What his wife didn’t know was that it could already have got him into much bigger trouble than just setting back his recovery from his injuries.

 

 

I
T TOOK
P
IERCE
several wrong turns to find her way back to the Hardison site; she was grateful her own car was still being examined for evidence back at the barn so she was driving one no one would find familiar. It still felt reckless to be returning this soon, and she drove past several more turns before parking to return on foot. She saw no other cars along the way; if Leo was here, he’d either brought in a third party to drop him off or hiked further than he probably should with his injured leg.
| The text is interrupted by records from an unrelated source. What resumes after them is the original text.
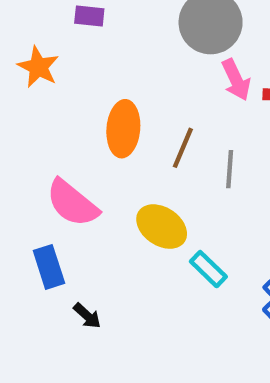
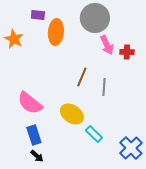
orange ellipse: (123, 129) -> (56, 32), moved
blue rectangle: (49, 267) -> (34, 135), moved

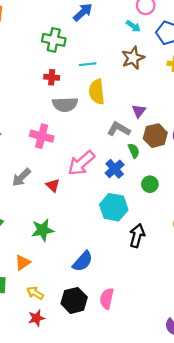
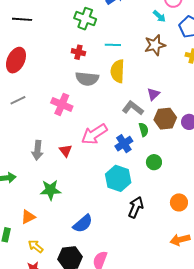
gray arrow: (21, 177) -> (37, 150), moved, turned -48

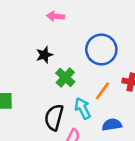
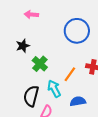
blue circle: (101, 49) -> (77, 31), moved

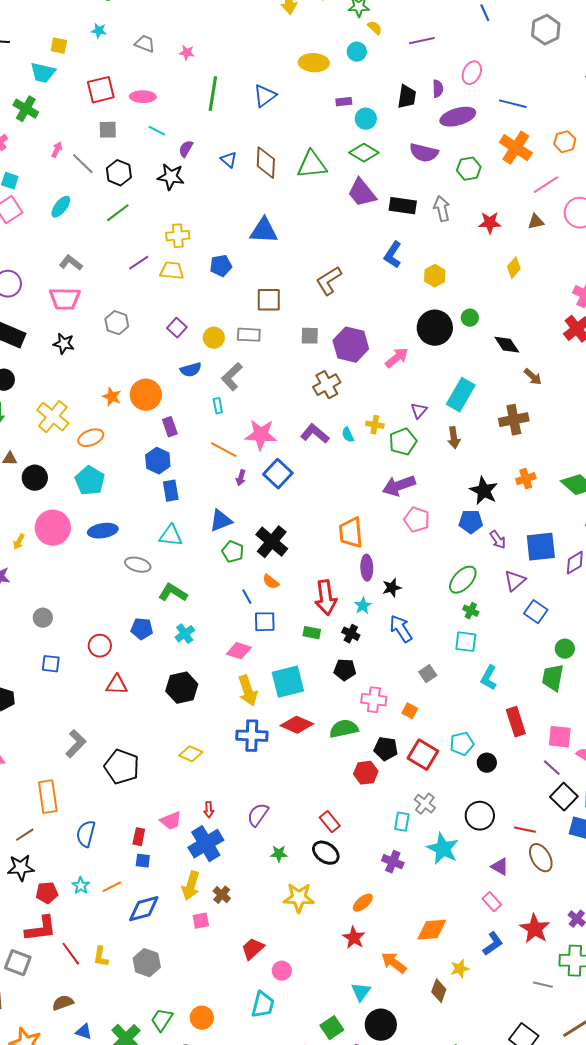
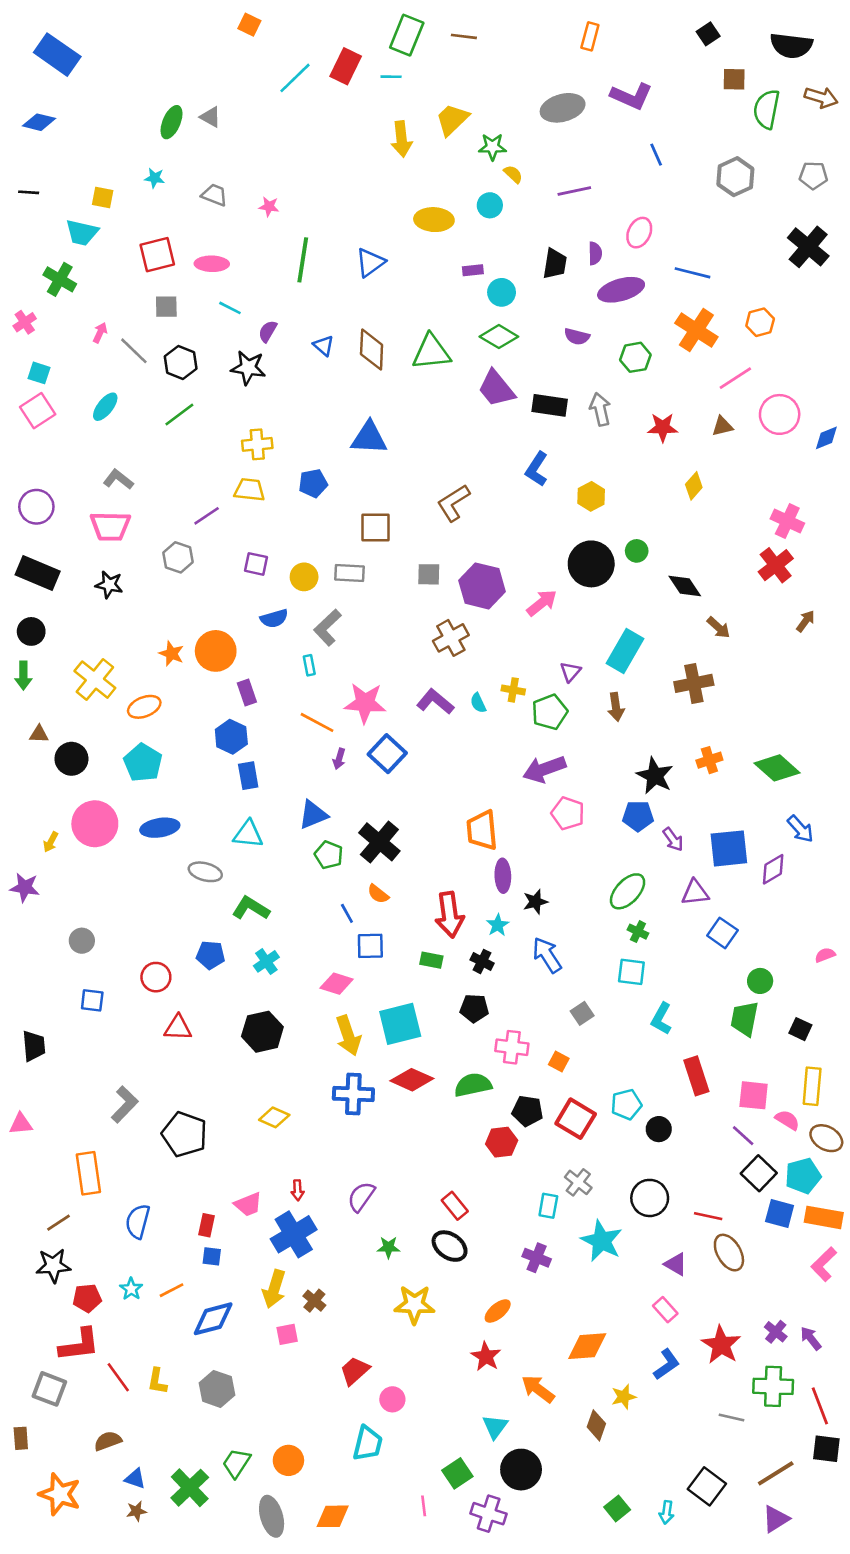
purple semicircle: (424, 153) -> (577, 337), size x0.7
purple line: (139, 263) -> (207, 516), moved
purple square: (177, 328) -> (256, 564), turned -30
purple triangle: (515, 581) -> (695, 893), turned 35

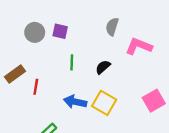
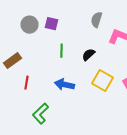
red line: (36, 87) -> (26, 83), moved
yellow square: (104, 103) -> (102, 81), moved

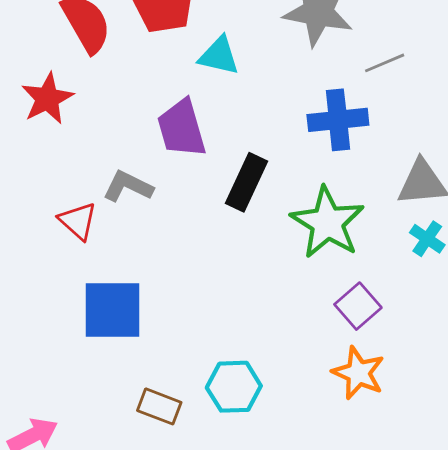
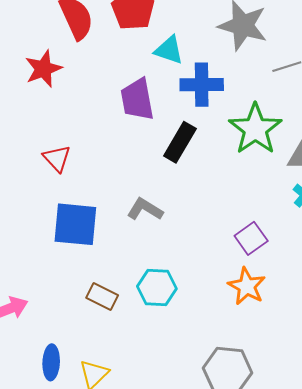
blue cross: (338, 120) -> (202, 85), moved
gray L-shape: (128, 186) -> (145, 209), moved
green star: (327, 223) -> (255, 129), moved

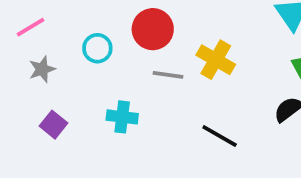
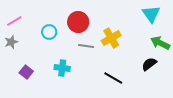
yellow cross: (216, 60) -> (111, 38), turned 30
gray star: (42, 69) -> (11, 42), moved

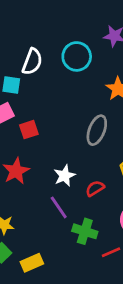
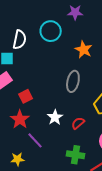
red square: (29, 130) -> (26, 96), moved
purple line: (59, 207) -> (35, 140), moved

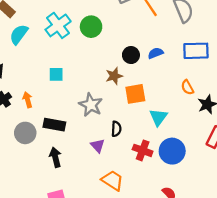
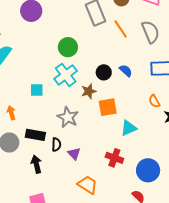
cyan cross: (58, 25) -> (66, 75), moved
blue semicircle: (156, 53) -> (126, 71), turned 64
cyan triangle: (158, 117) -> (129, 128), turned 30
black semicircle: (116, 129) -> (56, 145), moved
blue circle: (172, 151) -> (148, 170), moved

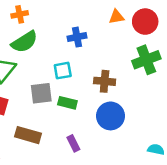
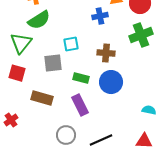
blue cross: (77, 37) -> (100, 16), moved
green rectangle: (67, 103) -> (81, 78), moved
purple rectangle: (73, 143) -> (80, 105), size x1.5

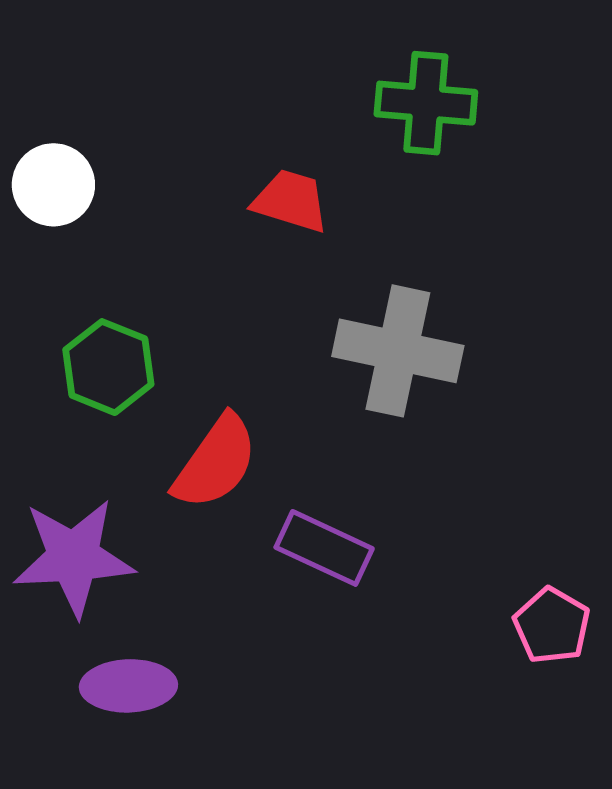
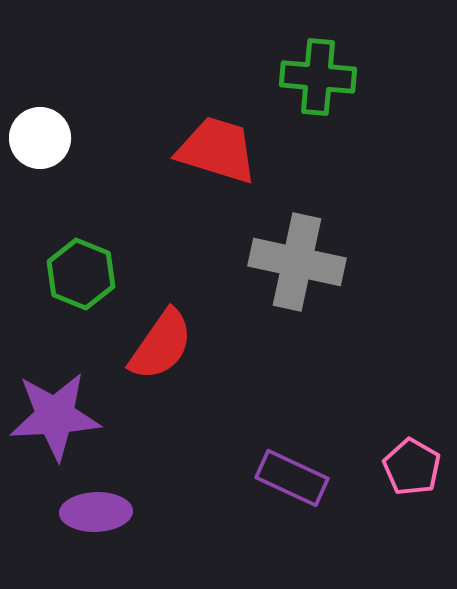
red trapezoid: (291, 201) -> (217, 150), size x1.4
purple rectangle: (324, 548) -> (292, 478), moved

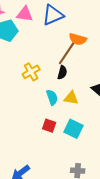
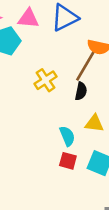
yellow cross: (31, 72) -> (46, 80), moved
cyan semicircle: (52, 97) -> (67, 136), moved

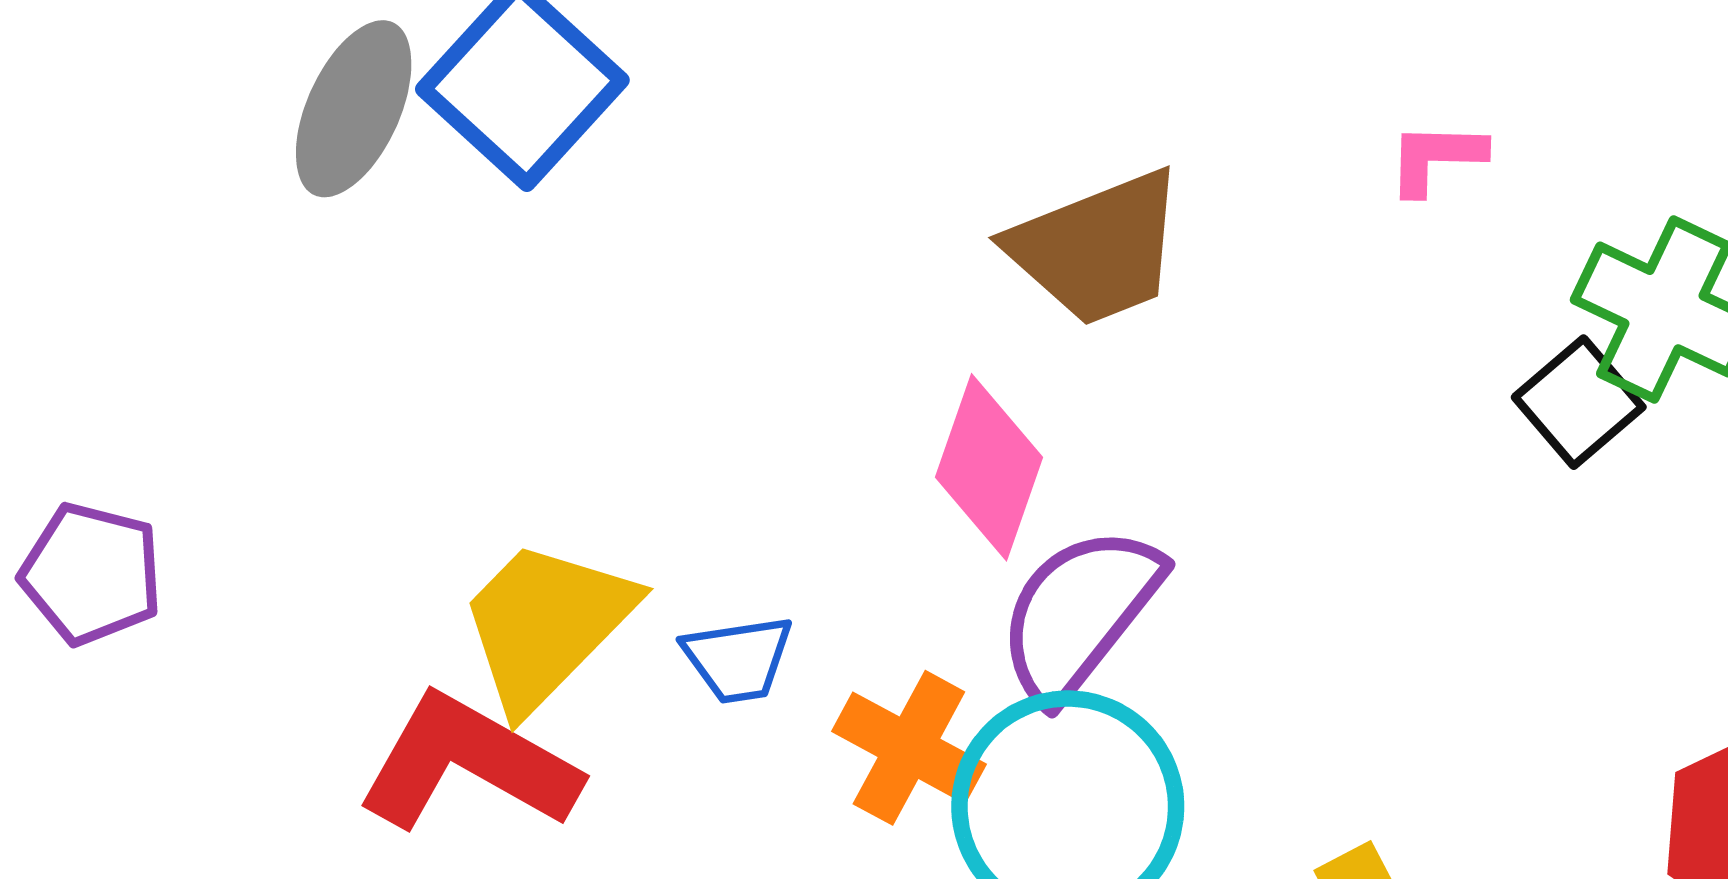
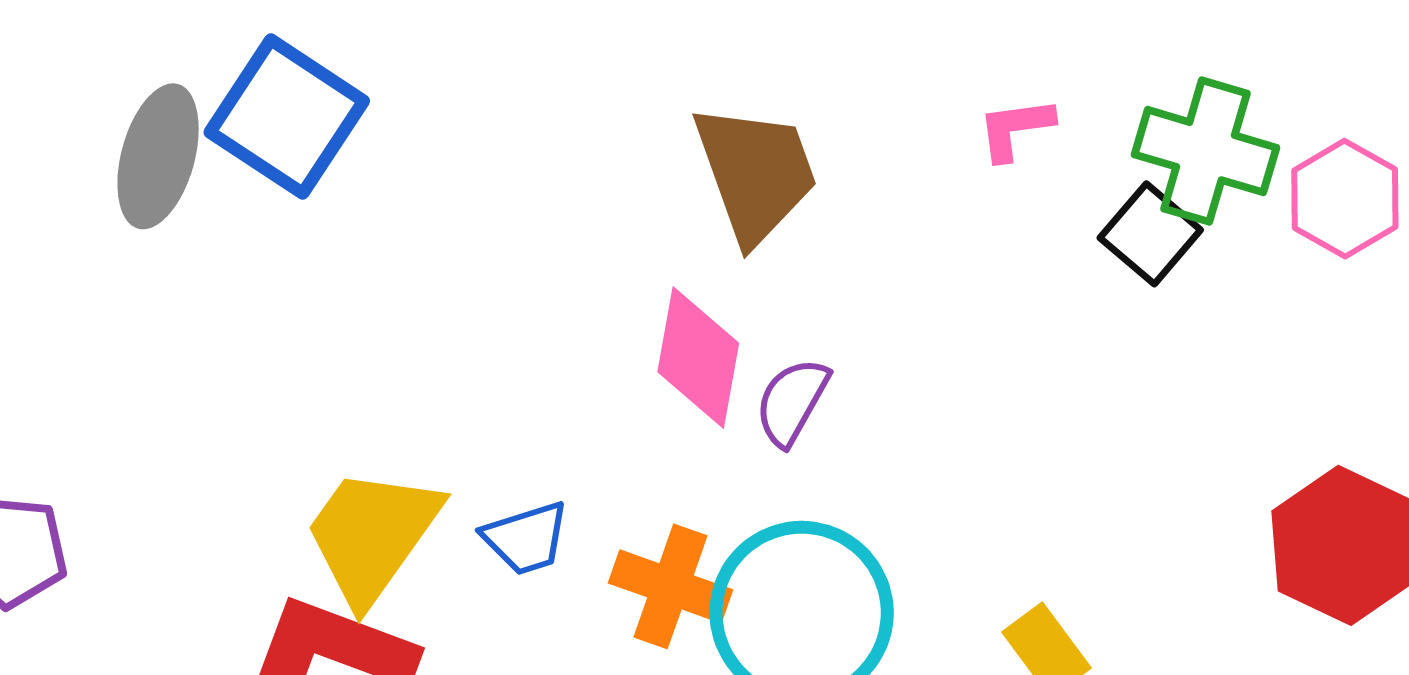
pink L-shape: (1436, 158) -> (1015, 129), moved
brown trapezoid: (1097, 248) -> (756, 173), turned -79
purple semicircle: (1079, 613) -> (792, 402), moved, size x0.6

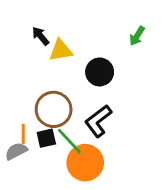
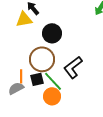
yellow triangle: (61, 50) -> (24, 19), moved
black circle: (100, 72) -> (52, 33), moved
orange circle: (85, 163) -> (52, 96), moved, size x0.7

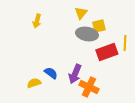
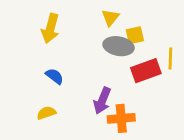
yellow arrow: (37, 21) -> (50, 28), size x1.5
blue semicircle: (51, 73) -> (55, 76), moved
orange cross: (89, 87) -> (121, 118), turned -30

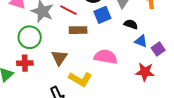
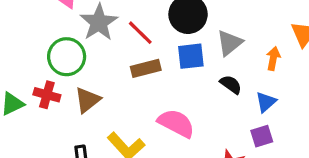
brown rectangle: (78, 30) -> (146, 68), turned -30
blue triangle: (141, 41) -> (266, 102), moved, turned 40
brown triangle: (59, 58) -> (87, 100), moved

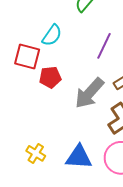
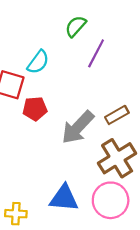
purple line: (104, 46) -> (96, 53), moved
yellow cross: (36, 153) -> (16, 214), moved, turned -30

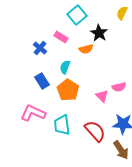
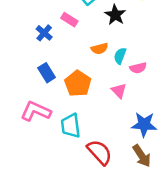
orange semicircle: (86, 49) -> (100, 49), moved
cyan semicircle: (65, 67) -> (120, 56), moved
pink semicircle: (119, 87) -> (138, 68), moved
red semicircle: (95, 131) -> (100, 152), moved

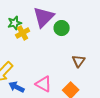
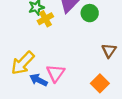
pink triangle: (44, 84) -> (56, 73), moved, turned 36

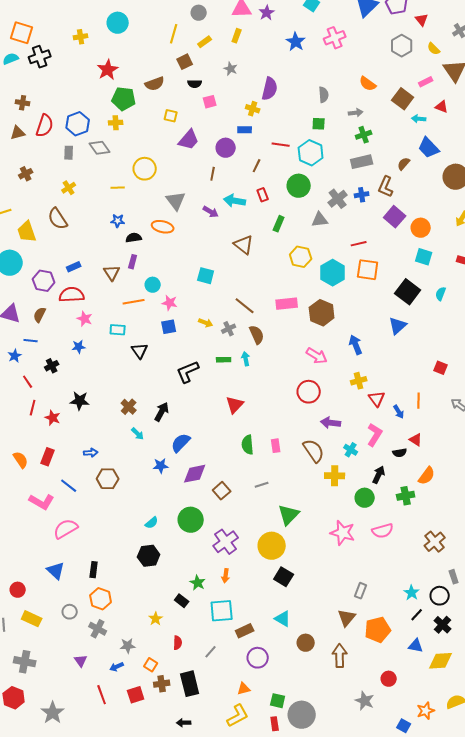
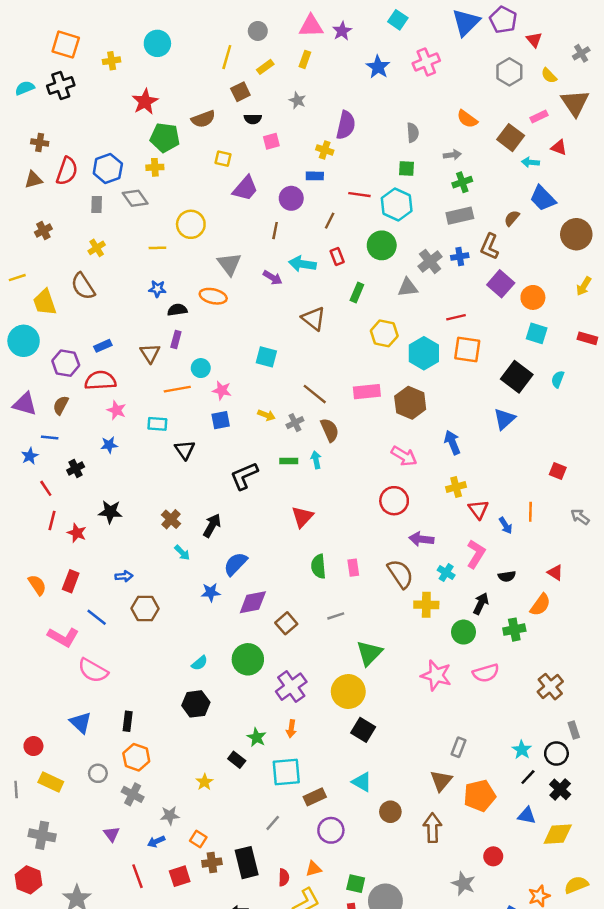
orange square: (22, 33) -> (66, 45), moved
red triangle: (416, 440) -> (555, 573), moved
pink semicircle: (66, 529) -> (93, 670), turned -120
red semicircle: (178, 643) -> (284, 877), moved

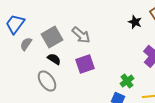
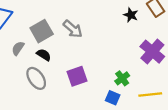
gray semicircle: (26, 44) -> (18, 48), moved
purple square: (85, 64) -> (77, 76), moved

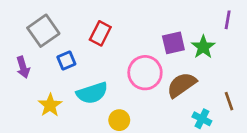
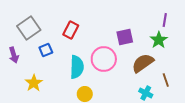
green star: (203, 47) -> (159, 40), moved
brown semicircle: (182, 85) -> (143, 63), moved
cyan semicircle: (92, 93) -> (77, 67), moved, turned -70

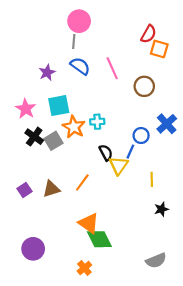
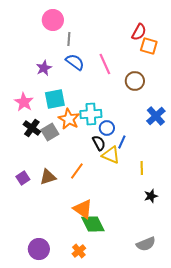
pink circle: (79, 21) -> (53, 20), moved
cyan cross: (97, 122) -> (91, 114), size x1.5
blue circle: (141, 136) -> (107, 128), moved
yellow triangle: (119, 165) -> (111, 155), turned -42
purple circle: (33, 249) -> (39, 249), moved

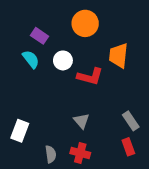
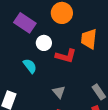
purple rectangle: (39, 36) -> (25, 23), size x1.5
cyan semicircle: (31, 59) -> (30, 66), moved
Both options struck her as unnecessarily reckless.

Of course, maybe she was wrong, and he hadn’t come here at all.

Or maybe he’d already been caught. Pierce cursed to herself. She’d brought him in on this mess so that she wouldn’t have to keep going out on a limb all by herself, with no one knowing where she’d gone or why. It hadn’t been part of the plan for Leo to start doing the same thing.

She picked her way cautiously across the fields towards the Hardison building. In the dimming light, she could just about make out the glint of the high metal fence. There was no way Leo would have been able to get past that level of security. But if he’d set up surveillance on the place, then where would he be? She headed towards a small copse of trees beside the access road to the site, the only obvious source of cover around.

Too obvious? As she approached, she thought she saw a moving shadow shift beneath trees, and she hesitated. If it wasn’t Leo, but one of Maitland’s people...

Then she was already caught. She stepped backwards, reaching for her warrant card, as a dark shape emerged from under the trees.

On four legs rather than two. Shit, shit, shit. Pierce turned to run, but the big dog leapt after her, eerily silent as it bounded past her and herded her back towards the trees. In the face of gaping mastiff jaws that could crush her bones, she raised her hands and backed down, mind ticking away furiously. Malodorant spray—had she grabbed another canister after discharging hers in the scuffle at the park? Shit, she didn’t think she had. She had the silver cuffs, which would neutralise the pelt, but she’d never get them on the shifter while it was in dog form.